Sensitivity, specificity, and positive predictive value (PPV) apply to specific diagnoses such as myocardial infarction. They were calculated for each of the diagnoses that appeared in the cases. Overall performance was calculated as a mean value for all diagnoses and weighted for the number of occurrences of each (to adjust for the many infrequent diagnoses).³² Comprehensiveness and relevance (metrics similar to sensitivity and PPV and proposed by Berner et al.¹⁸), were calculated for each case. Comprehensiveness is the proportion of “correct” diagnoses suggested by the HDP or physicians. For example, if the comparison is between the HDP and the final diagnosis for a particular case, where the final diagnosis contains six diagnoses, three of which are present in the diagnosis of the HDP, then the comprehensiveness of the HDP is 3/6, i.e., 50%. Relevance is the proportion of HDP or physicians' diagnoses that are correct. For example, in the above comparison, if the HDP has ten diagnoses, three of which are present in the final diagnosis, then the relevance of the HDP is 3/10, i.e., 30%. These metrics give a good measure of overall performance, particularly in situations in which each type of diagnosis may be present in only a small number of cases or even just one¹⁸ (see Appendix A). In addition, comprehensiveness and relevance scores are calculated for each individual case; therefore, differences in scores can be compared using standard statistical tests. In comparing comprehensiveness and relevance scores for the HDP and the physicians, the null hypothesis is that the two scores for each case are the same. We, therefore, test whether the scores from one set of differential diagnoses (such as the HDP) are significantly different from the mean of the other scores (such as the physicians). We used the nonparametric Wilcoxon signed rank test because the data are not normally distributed. The JMP statistical package (SAS Institute Inc., Cary, NC) was used for the statistical tests. The calculation of these metrics has been described in detail in an earlier measurement study,³² which showed that comprehensiveness has a similar value to mean sensitivity and relevance a similar value to mean PPV for studies with multiple diagnoses per case.

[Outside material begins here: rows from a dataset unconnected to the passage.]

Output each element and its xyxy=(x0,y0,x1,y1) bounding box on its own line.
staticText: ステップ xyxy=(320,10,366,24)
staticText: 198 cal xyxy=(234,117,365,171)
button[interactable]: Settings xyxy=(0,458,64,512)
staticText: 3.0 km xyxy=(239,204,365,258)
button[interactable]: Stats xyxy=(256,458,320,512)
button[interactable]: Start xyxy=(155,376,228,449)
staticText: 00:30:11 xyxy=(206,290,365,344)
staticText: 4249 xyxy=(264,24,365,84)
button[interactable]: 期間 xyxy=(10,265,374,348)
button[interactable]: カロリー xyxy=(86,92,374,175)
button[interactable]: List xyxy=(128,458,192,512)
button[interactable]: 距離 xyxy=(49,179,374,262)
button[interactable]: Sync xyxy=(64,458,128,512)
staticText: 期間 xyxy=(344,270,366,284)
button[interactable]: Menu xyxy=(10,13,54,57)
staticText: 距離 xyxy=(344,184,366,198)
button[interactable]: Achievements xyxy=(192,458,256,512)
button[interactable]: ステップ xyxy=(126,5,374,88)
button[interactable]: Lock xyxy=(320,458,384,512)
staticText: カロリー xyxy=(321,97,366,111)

To indicate the potential effect of the physician's use of the HDP, the diagnoses from the physician and the HDP were combined into one list (union of both lists). The diagnoses of the HDP, the physicians, and the combination were compared with the final diagnoses. To assess whether the scores of the HDP and the physicians were based on different types or severities of diagnosis, the above analyses were repeated including only the most serious diagnoses (scores 4 and 5, Appendices C and D, on line at <www.jamia.org>).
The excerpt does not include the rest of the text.